[ACTIVITY]
Entries below include pictures. Output exactly the lines from the one with "a couple of Tavernas in the middle." down to the one with "Preston secure their", both ends included, and leave the pictures out.

[DATA PROVIDED]

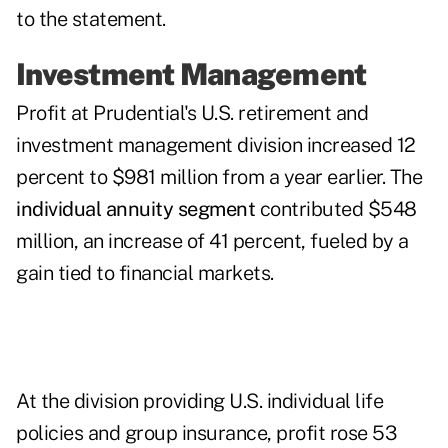
to the statement.
Investment Management
Profit at Prudential's U.S. retirement and
investment management division increased 12
percent to $981 million from a year earlier. The
individual annuity segment
contributed $548
million, an increase of 41 percent, fueled by a
gain tied to financial markets.
At the division providing U.S. individual life
policies and group insurance, profit rose 53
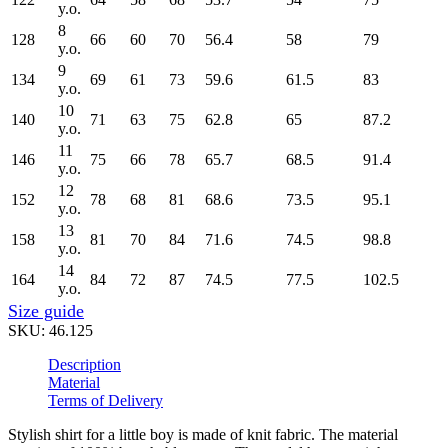
y.o.
8
128
66
60
70
56.4
58
79
y.o.
9
134
69
61
73
59.6
61.5
83
y.o.
10
140
71
63
75
62.8
65
87.2
y.o.
11
146
75
66
78
65.7
68.5
91.4
y.o.
12
152
78
68
81
68.6
73.5
95.1
y.o.
13
158
81
70
84
71.6
74.5
98.8
y.o.
14
164
84
72
87
74.5
77.5
102.5
y.o.
Size guide
SKU:
46.125
Description
Material
Terms of Delivery
Stylish shirt for a little boy is made of knit fabric. The material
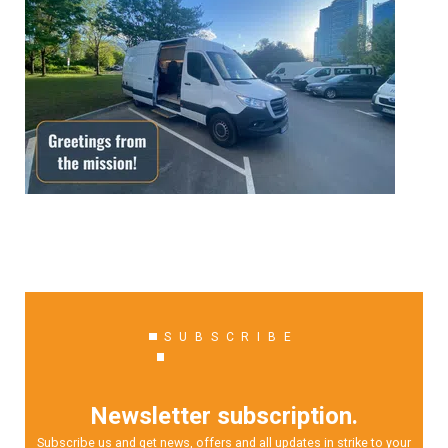
SUBSCRIBE
Newsletter subscription.
Subscribe us and get news, offers and all updates in strike to your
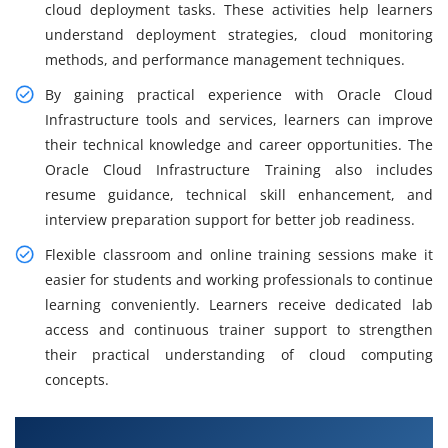
cloud deployment tasks. These activities help learners
understand deployment strategies, cloud monitoring
methods, and performance management techniques.
By gaining practical experience with Oracle Cloud
Infrastructure tools and services, learners can improve
their technical knowledge and career opportunities. The
Oracle Cloud Infrastructure Training also includes
resume guidance, technical skill enhancement, and
interview preparation support for better job readiness.
Flexible classroom and online training sessions make it
easier for students and working professionals to continue
learning conveniently. Learners receive dedicated lab
access and continuous trainer support to strengthen
their practical understanding of cloud computing
concepts.
What You Will Learn in Oracle Cloud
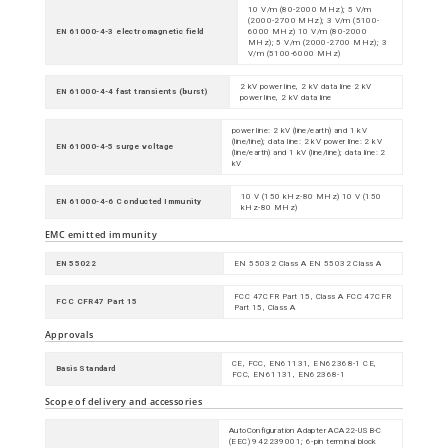
10 V/m (80-2000 MHz); 5 V/m
(2000-2700 MHz); 3 V/m (5100-
EN 61000-4-3 electromagnetic field
6000 MHz) 10 V/m (80-2000
MHz); 5 V/m (2000-2700 MHz); 3
V/m (5100-6000 MHz)
2 kV power line, 2 kV data line 2 kV
EN 61000-4-4 fast transients (burst)
power line, 2 kV data line
power line: 2 kV (line/earth) and 1 kV
(line/line); data line: 2 kV power line: 2 kV
EN 61000-4-5 surge voltage
(line/earth) and 1 kV (line/line); data line: 2
kV
10 V (150 kHz-80 MHz) 10 V (150
EN 61000-4-6 Conducted Immunity
kHz-80 MHz)
EMC emitted immunity
EN 55022
EN 55032 Class A EN 55032 Class A
FCC 47CFR Part 15, Class A FCC 47CFR
FCC CFR47 Part 15
Part 15, Class A
Approvals
CE, FCC, EN61131, EN62368-1 CE,
Basis Standard
FCC, EN61131, EN62368-1
Scope of delivery and accessories
AutoConfiguration Adapter ACA22-USB-C
(EEC) 942239001; 6-pin terminal block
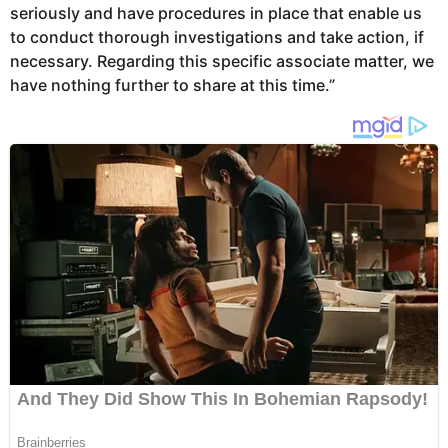
seriously and have procedures in place that enable us
to conduct thorough investigations and take action, if
necessary. Regarding this specific associate matter, we
have nothing further to share at this time.”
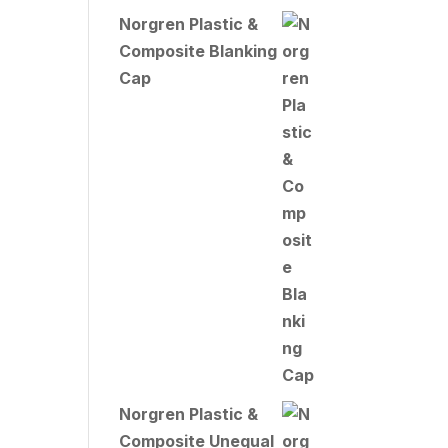
Norgren Plastic &
Composite Blanking
Cap
Norgren Plastic &
Composite Unequal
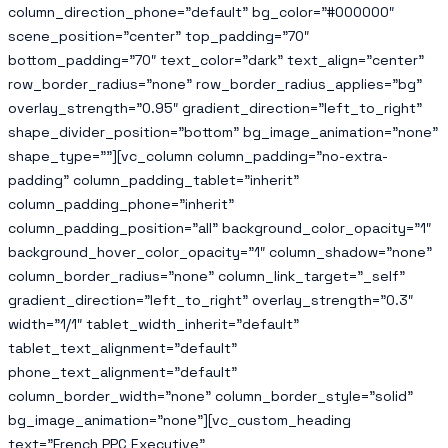
column_direction_phone=”default” bg_color=”#000000″
scene_position=”center” top_padding=”70″
bottom_padding=”70″ text_color=”dark” text_align=”center”
row_border_radius=”none” row_border_radius_applies=”bg”
overlay_strength=”0.95″ gradient_direction=”left_to_right”
shape_divider_position=”bottom” bg_image_animation=”none”
shape_type=””][vc_column column_padding=”no-extra-
padding” column_padding_tablet=”inherit”
column_padding_phone=”inherit”
column_padding_position=”all” background_color_opacity=”1″
background_hover_color_opacity=”1″ column_shadow=”none”
column_border_radius=”none” column_link_target=”_self”
gradient_direction=”left_to_right” overlay_strength=”0.3″
width=”1/1″ tablet_width_inherit=”default”
tablet_text_alignment=”default”
phone_text_alignment=”default”
column_border_width=”none” column_border_style=”solid”
bg_image_animation=”none”][vc_custom_heading
text=”French PPC Executive”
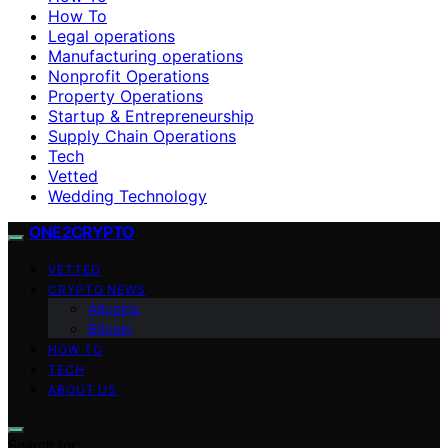
How To
Legal operations
Manufacturing operations
Nonprofit Operations
Property Operations
Startup & Entrepreneurship
Supply Chain Operations
Tech
Vetted
Wedding Technology
ONE2CRYPTO
VETTED
CRYPTO NEWS
Altcoins
Bitcoin
HOW TO
TECH
ABOUT US
Search for:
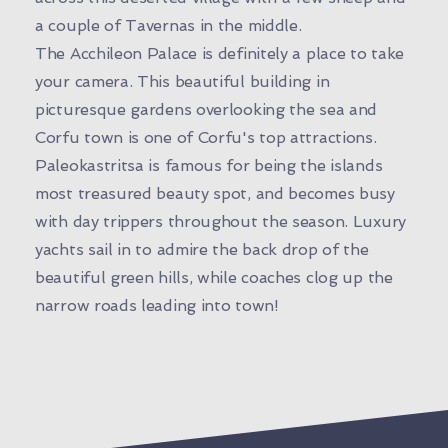
a couple of Tavernas in the middle.
The Acchileon Palace is definitely a place to take
your camera. This beautiful building in
picturesque gardens overlooking the sea and
Corfu town is one of Corfu's top attractions.
Paleokastritsa is famous for being the islands
most treasured beauty spot, and becomes busy
with day trippers throughout the season. Luxury
yachts sail in to admire the back drop of the
beautiful green hills, while coaches clog up the
narrow roads leading into town!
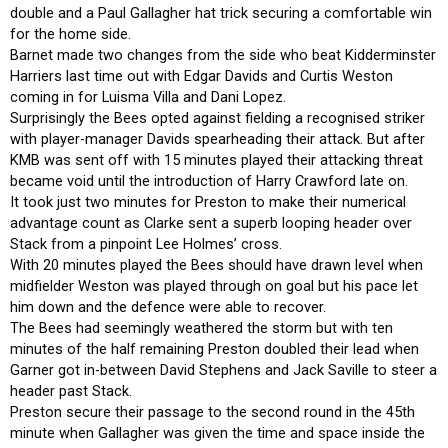
double and a Paul Gallagher hat trick securing a comfortable win
for the home side.
Barnet made two changes from the side who beat Kidderminster
Harriers last time out with Edgar Davids and Curtis Weston
coming in for Luisma Villa and Dani Lopez.
Surprisingly the Bees opted against fielding a recognised striker
with player-manager Davids spearheading their attack. But after
KMB was sent off with 15 minutes played their attacking threat
became void until the introduction of Harry Crawford late on.
It took just two minutes for Preston to make their numerical
advantage count as Clarke sent a superb looping header over
Stack from a pinpoint Lee Holmes’ cross.
With 20 minutes played the Bees should have drawn level when
midfielder Weston was played through on goal but his pace let
him down and the defence were able to recover.
The Bees had seemingly weathered the storm but with ten
minutes of the half remaining Preston doubled their lead when
Garner got in-between David Stephens and Jack Saville to steer a
header past Stack.
Preston secure their passage to the second round in the 45th
minute when Gallagher was given the time and space inside the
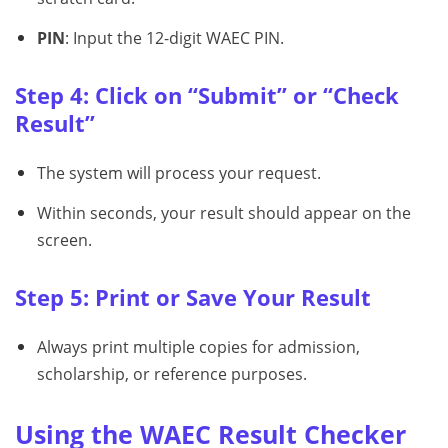
PIN
: Input the 12-digit WAEC PIN.
Step 4: Click on “Submit” or “Check
Result”
The system will process your request.
Within seconds, your result should appear on the
screen.
Step 5: Print or Save Your Result
Always print multiple copies for admission,
scholarship, or reference purposes.
Using the WAEC Result Checker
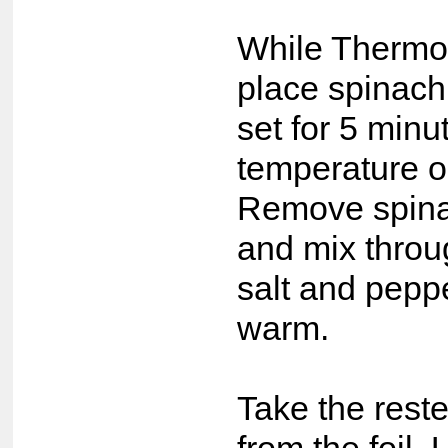
While Thermom
place spinach
set for 5 min
temperature o
Remove spina
and mix throu
salt and peppe
warm.
Take the rest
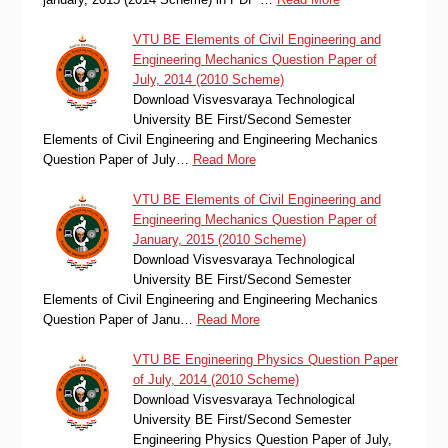
VTU BE Elements of Civil Engineering and
Engineering Mechanics Question Paper of
July, 2014 (2010 Scheme)
Download Visvesvaraya Technological
University BE First/Second Semester
Elements of Civil Engineering and Engineering Mechanics
Question Paper of July…
Read More
VTU BE Elements of Civil Engineering and
Engineering Mechanics Question Paper of
January, 2015 (2010 Scheme)
Download Visvesvaraya Technological
University BE First/Second Semester
Elements of Civil Engineering and Engineering Mechanics
Question Paper of Janu…
Read More
VTU BE Engineering Physics Question Paper
of July, 2014 (2010 Scheme)
Download Visvesvaraya Technological
University BE First/Second Semester
Engineering Physics Question Paper of July,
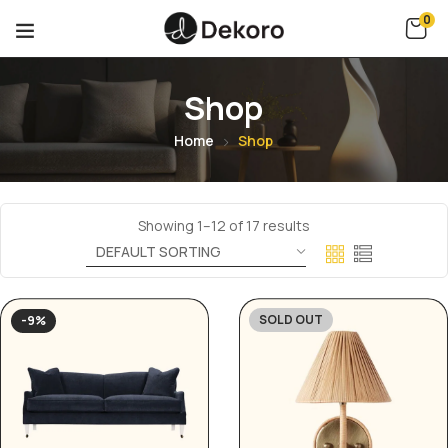
0
Shop
Home
Shop
Showing 1–12 of 17 results
SOLD OUT
-9%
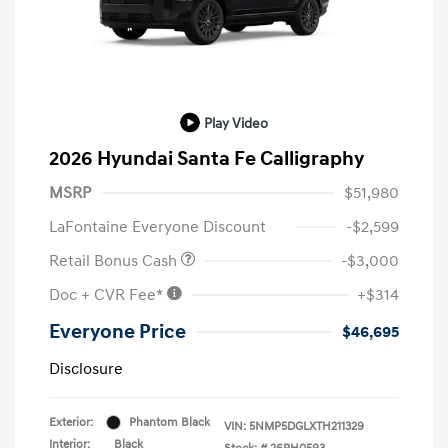
Play Video
2026 Hyundai Santa Fe Calligraphy
MSRP
$51,980
LaFontaine Everyone Discount
-$2,599
Retail Bonus Cash
-$3,000
Doc + CVR Fee*
+$314
Everyone Price
$46,695
Disclosure
Exterior:
Phantom Black
VIN:
5NMP5DGLXTH211329
Interior:
Black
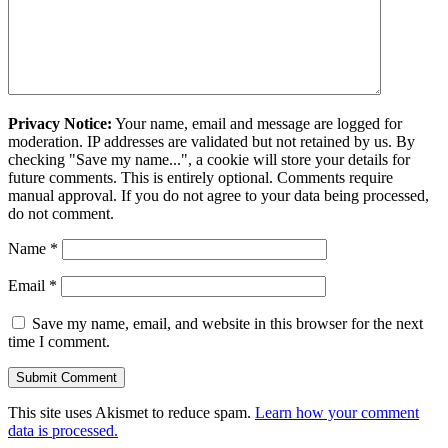
Privacy Notice:
Your name, email and message are logged for
moderation. IP addresses are validated but not retained by us. By
checking "Save my name...", a cookie will store your details for
future comments. This is entirely optional. Comments require
manual approval. If you do not agree to your data being processed,
do not comment.
Name
*
Email
*
Save my name, email, and website in this browser for the next
time I comment.
This site uses Akismet to reduce spam.
Learn how your comment
data is processed.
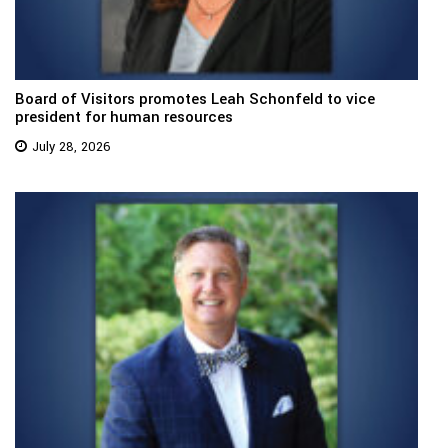
Board of Visitors promotes Leah Schonfeld to vice
president for human resources
July 28, 2026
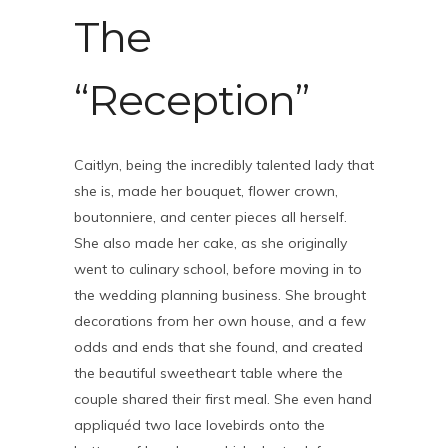
The
“Reception”
Caitlyn, being the incredibly talented lady that
she is, made her bouquet, flower crown,
boutonniere, and center pieces all herself.
She also made her cake, as she originally
went to culinary school, before moving in to
the wedding planning business. She brought
decorations from her own house, and a few
odds and ends that she found, and created
the beautiful sweetheart table where the
couple shared their first meal. She even hand
appliquéd two lace lovebirds onto the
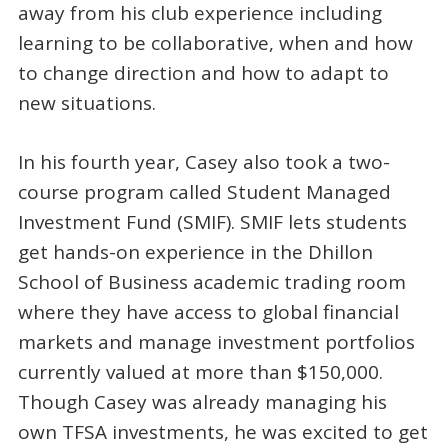
away from his club experience including
learning to be collaborative, when and how
to change direction and how to adapt to
new situations.
In his fourth year, Casey also took a two-
course program called Student Managed
Investment Fund (SMIF). SMIF lets students
get hands-on experience in the Dhillon
School of Business academic trading room
where they have access to global financial
markets and manage investment portfolios
currently valued at more than $150,000.
Though Casey was already managing his
own TFSA investments, he was excited to get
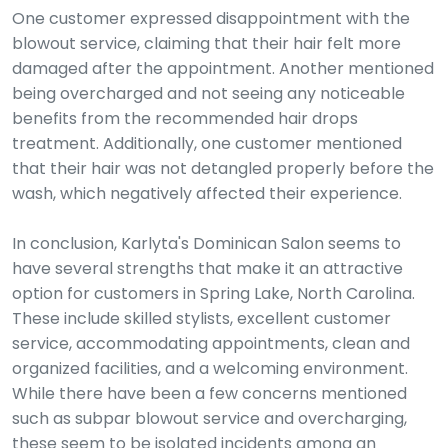
One customer expressed disappointment with the
blowout service, claiming that their hair felt more
damaged after the appointment. Another mentioned
being overcharged and not seeing any noticeable
benefits from the recommended hair drops
treatment. Additionally, one customer mentioned
that their hair was not detangled properly before the
wash, which negatively affected their experience.
In conclusion, Karlyta's Dominican Salon seems to
have several strengths that make it an attractive
option for customers in Spring Lake, North Carolina.
These include skilled stylists, excellent customer
service, accommodating appointments, clean and
organized facilities, and a welcoming environment.
While there have been a few concerns mentioned
such as subpar blowout service and overcharging,
these seem to be isolated incidents among an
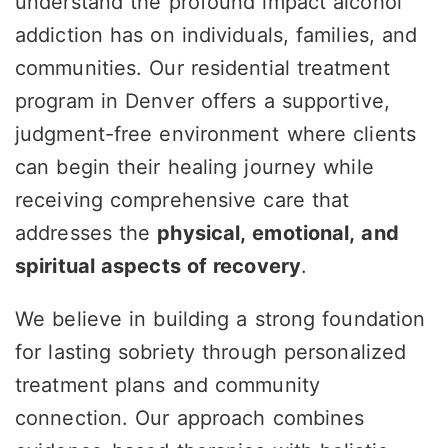
understand the profound impact alcohol
addiction has on individuals, families, and
communities. Our residential treatment
program in Denver offers a supportive,
judgment-free environment where clients
can begin their healing journey while
receiving comprehensive care that
addresses the
physical, emotional, and
spiritual aspects of recovery
.
We believe in building a strong foundation
for lasting sobriety through personalized
treatment plans and community
connection. Our approach combines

[OUTPUT FOR THIS EXERCISE]
a couple of Tavernas in the middle.
The Acchileon Palace is definitely a place to take
your camera. This beautiful building in
picturesque gardens overlooking the sea and
Corfu town is one of Corfu's top attractions.
Paleokastritsa is famous for being the islands
most treasured beauty spot, and becomes busy
with day trippers throughout the season. Luxury
yachts sail in to admire the back drop of the
beautiful green hills, while coaches clog up the
narrow roads leading into town!
double and a Paul Gallagher hat trick securing a comfortable win
for the home side.
Barnet made two changes from the side who beat Kidderminster
Harriers last time out with Edgar Davids and Curtis Weston
coming in for Luisma Villa and Dani Lopez.
Surprisingly the Bees opted against fielding a recognised striker
with player-manager Davids spearheading their attack. But after
KMB was sent off with 15 minutes played their attacking threat
became void until the introduction of Harry Crawford late on.
It took just two minutes for Preston to make their numerical
advantage count as Clarke sent a superb looping header over
Stack from a pinpoint Lee Holmes’ cross.
With 20 minutes played the Bees should have drawn level when
midfielder Weston was played through on goal but his pace let
him down and the defence were able to recover.
The Bees had seemingly weathered the storm but with ten
minutes of the half remaining Preston doubled their lead when
Garner got in-between David Stephens and Jack Saville to steer a
header past Stack.
Preston secure their passage to the second round in the 45th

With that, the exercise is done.